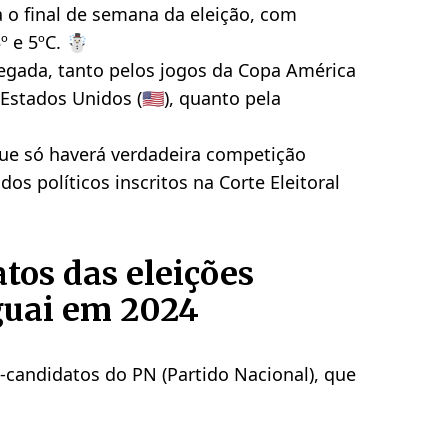
a o final de semana da eleição, com
º e 5ºC. ☃️
egada, tanto pelos jogos da Copa América
stados Unidos (🇺🇸), quanto pela
que só haverá verdadeira competição
dos políticos inscritos na Corte Eleitoral
tos das eleições
guai em 2024
ré-candidatos do PN (Partido Nacional), que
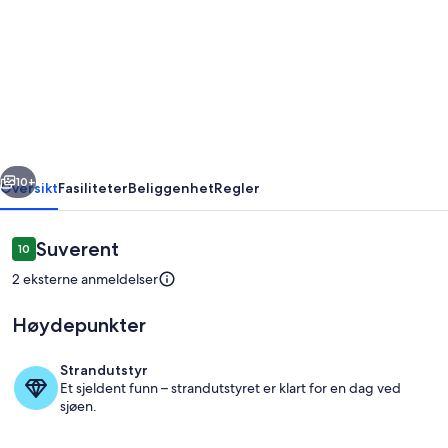
Villa
for
family,
view,
quiet
with
rige
Neste
swimming
10+
Oversikt
Fasiliteter
Beliggenhet
Regler
pool,
tennis
Anmeldelser
Suverent
10
10 av 10 –
court
2 eksterne anmeldelser
and
Høydepunkter
petanque
area
Strandutstyr
Et sjeldent funn – strandutstyret er klart for en dag ved
Oppholdsområde
sjøen.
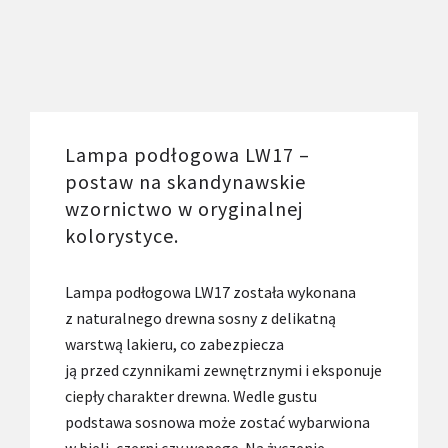
Lampa podłogowa LW17 –
postaw na skandynawskie
wzornictwo w oryginalnej
kolorystyce.
Lampa podłogowa LW17 została wykonana
z naturalnego drewna sosny z delikatną
warstwą lakieru, co zabezpiecza
ją przed czynnikami zewnętrznymi i eksponuje
ciepły charakter drewna. Wedle gustu
podstawa sosnowa może zostać wybarwiona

Prompt:
Whenever the string "drewna" shows up on a line of the listing, copy that line.

Reply to the exercise:
z naturalnego drewna sosny z delikatną
ciepły charakter drewna. Wedle gustu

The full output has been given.